Transcribed page contents:
====

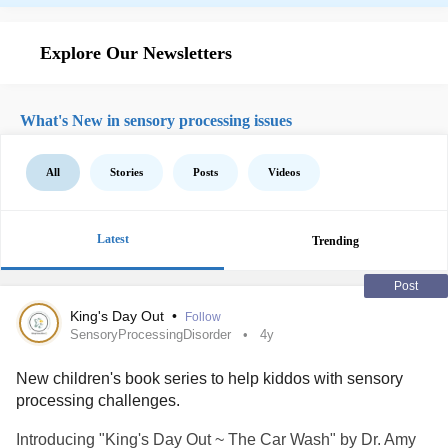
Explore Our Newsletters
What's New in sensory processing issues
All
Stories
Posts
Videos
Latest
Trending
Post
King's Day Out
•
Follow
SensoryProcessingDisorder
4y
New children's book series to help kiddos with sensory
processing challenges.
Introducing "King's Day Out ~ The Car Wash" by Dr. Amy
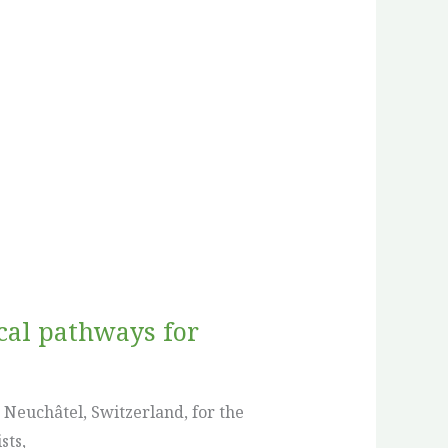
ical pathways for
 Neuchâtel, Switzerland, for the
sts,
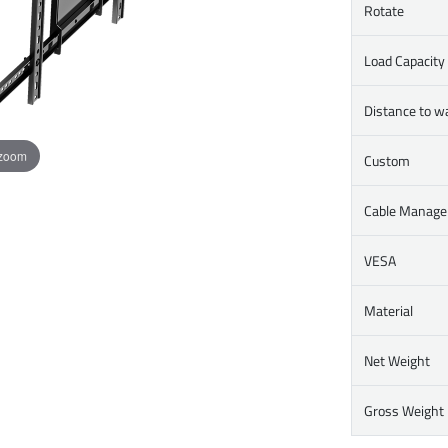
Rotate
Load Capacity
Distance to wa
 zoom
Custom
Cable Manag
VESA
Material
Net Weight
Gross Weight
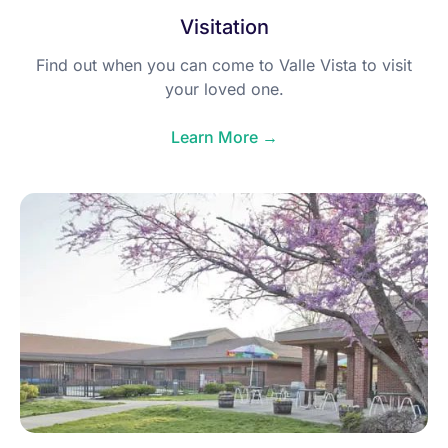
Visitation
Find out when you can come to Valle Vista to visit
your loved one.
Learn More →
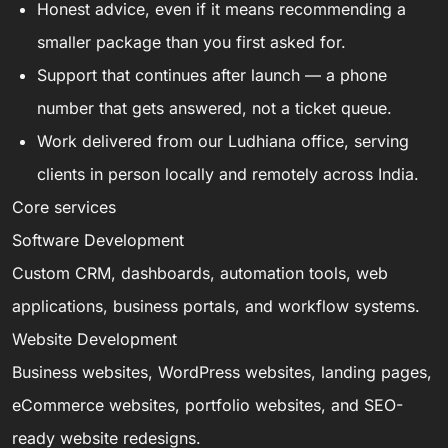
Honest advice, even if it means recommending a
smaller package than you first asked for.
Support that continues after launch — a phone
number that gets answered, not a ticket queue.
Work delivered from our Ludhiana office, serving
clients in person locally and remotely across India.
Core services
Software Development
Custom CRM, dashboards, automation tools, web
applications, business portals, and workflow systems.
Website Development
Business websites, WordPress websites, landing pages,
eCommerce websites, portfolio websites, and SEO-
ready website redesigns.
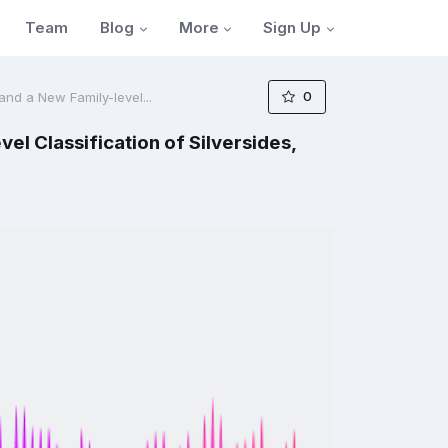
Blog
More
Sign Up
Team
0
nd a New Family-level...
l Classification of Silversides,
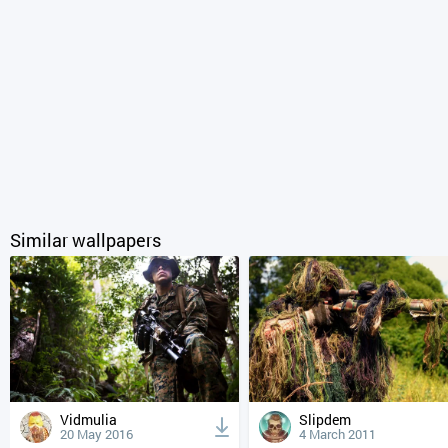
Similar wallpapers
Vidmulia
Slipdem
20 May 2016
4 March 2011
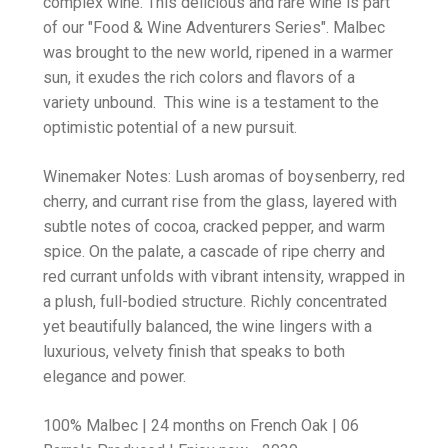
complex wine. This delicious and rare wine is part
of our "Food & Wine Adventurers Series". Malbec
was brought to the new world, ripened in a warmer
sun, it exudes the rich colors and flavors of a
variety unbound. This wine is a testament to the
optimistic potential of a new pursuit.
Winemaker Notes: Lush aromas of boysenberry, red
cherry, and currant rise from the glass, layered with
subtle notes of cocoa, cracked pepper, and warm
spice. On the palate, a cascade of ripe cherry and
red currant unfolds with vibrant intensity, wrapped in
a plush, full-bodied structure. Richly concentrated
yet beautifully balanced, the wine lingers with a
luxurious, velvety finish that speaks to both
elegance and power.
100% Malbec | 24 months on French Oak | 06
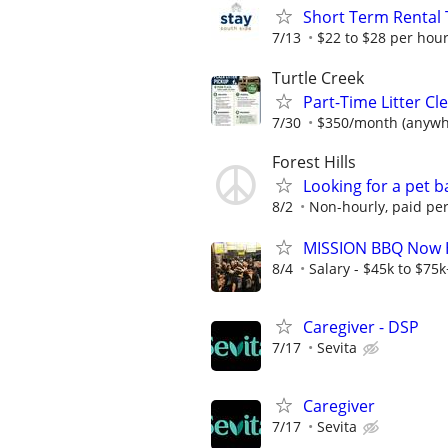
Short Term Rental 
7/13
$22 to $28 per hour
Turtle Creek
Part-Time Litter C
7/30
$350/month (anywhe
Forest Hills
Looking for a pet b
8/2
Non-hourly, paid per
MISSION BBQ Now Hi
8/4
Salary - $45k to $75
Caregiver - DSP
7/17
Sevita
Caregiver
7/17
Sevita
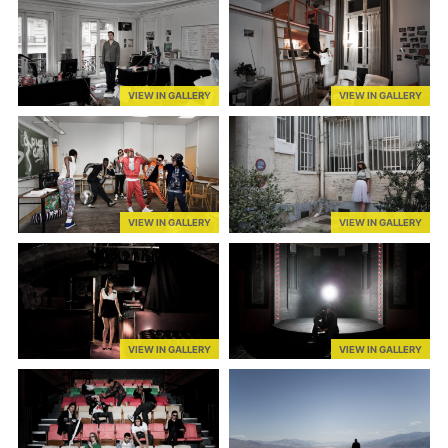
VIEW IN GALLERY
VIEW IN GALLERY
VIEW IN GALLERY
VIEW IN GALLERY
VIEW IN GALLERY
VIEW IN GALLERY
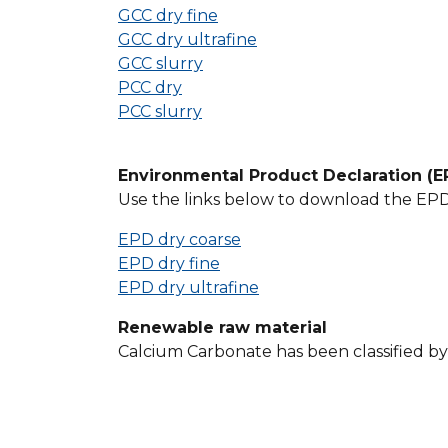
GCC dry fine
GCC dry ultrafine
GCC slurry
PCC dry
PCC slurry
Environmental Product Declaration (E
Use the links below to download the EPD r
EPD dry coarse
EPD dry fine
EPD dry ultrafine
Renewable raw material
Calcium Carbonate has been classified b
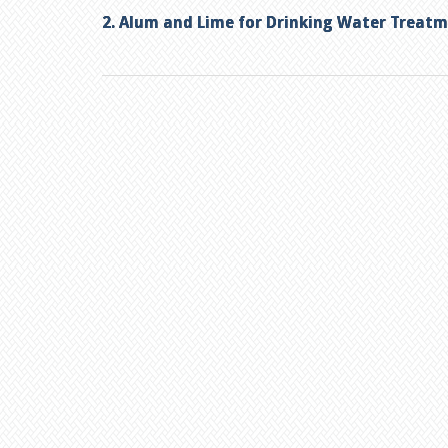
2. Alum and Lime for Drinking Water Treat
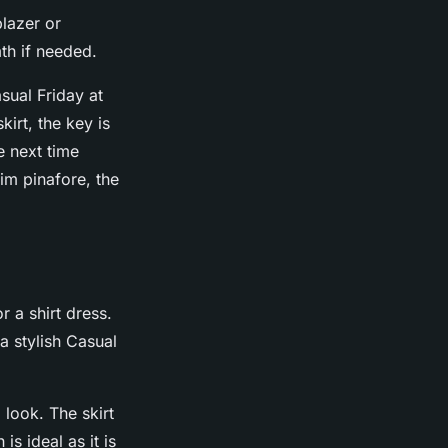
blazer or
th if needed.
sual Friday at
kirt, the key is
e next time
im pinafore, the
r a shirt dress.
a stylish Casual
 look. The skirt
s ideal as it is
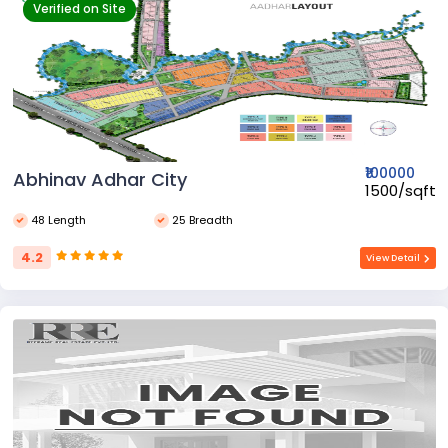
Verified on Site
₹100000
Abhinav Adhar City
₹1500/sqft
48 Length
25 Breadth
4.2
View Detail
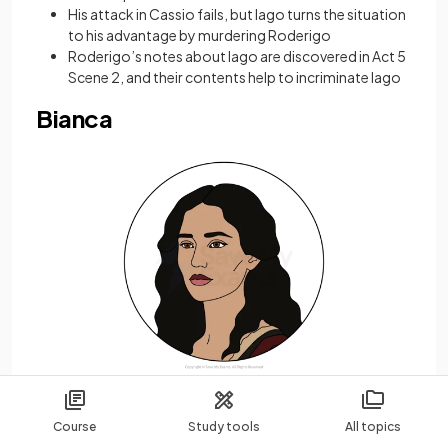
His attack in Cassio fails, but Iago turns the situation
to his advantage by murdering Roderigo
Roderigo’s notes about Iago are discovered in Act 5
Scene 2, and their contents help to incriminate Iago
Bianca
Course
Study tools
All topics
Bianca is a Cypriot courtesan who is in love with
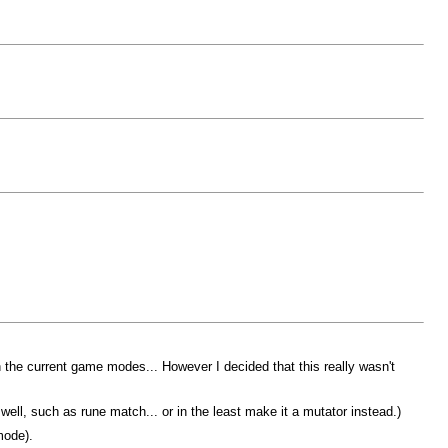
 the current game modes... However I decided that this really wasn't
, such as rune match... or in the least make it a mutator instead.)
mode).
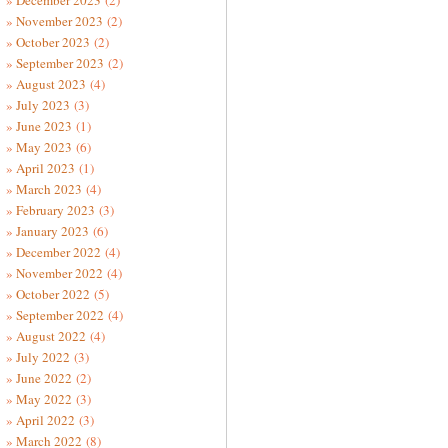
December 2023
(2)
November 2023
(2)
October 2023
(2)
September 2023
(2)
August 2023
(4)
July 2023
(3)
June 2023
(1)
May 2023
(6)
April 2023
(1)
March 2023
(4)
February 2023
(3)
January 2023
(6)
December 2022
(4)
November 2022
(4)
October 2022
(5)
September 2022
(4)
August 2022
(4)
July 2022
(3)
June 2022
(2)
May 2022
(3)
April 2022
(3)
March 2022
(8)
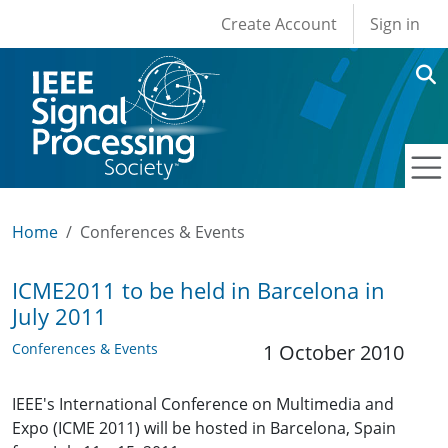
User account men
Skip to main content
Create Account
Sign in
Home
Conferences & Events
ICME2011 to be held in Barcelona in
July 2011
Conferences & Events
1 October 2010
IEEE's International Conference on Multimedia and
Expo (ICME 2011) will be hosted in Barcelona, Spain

====

_Task_. Write out again exactly the lines above from the one with "cherry, and currant" through the one with "Forest Hills", adding no other lines and no pictures.

_Exercise solution_.
cherry, and currant rise from the glass, layered with
subtle notes of cocoa, cracked pepper, and warm
spice. On the palate, a cascade of ripe cherry and
red currant unfolds with vibrant intensity, wrapped in
a plush, full-bodied structure. Richly concentrated
yet beautifully balanced, the wine lingers with a
luxurious, velvety finish that speaks to both
elegance and power.
100% Malbec | 24 months on French Oak | 06
Short Term Rental 
7/13
$22 to $28 per hour
Turtle Creek
Part-Time Litter C
7/30
$350/month (anywhe
Forest Hills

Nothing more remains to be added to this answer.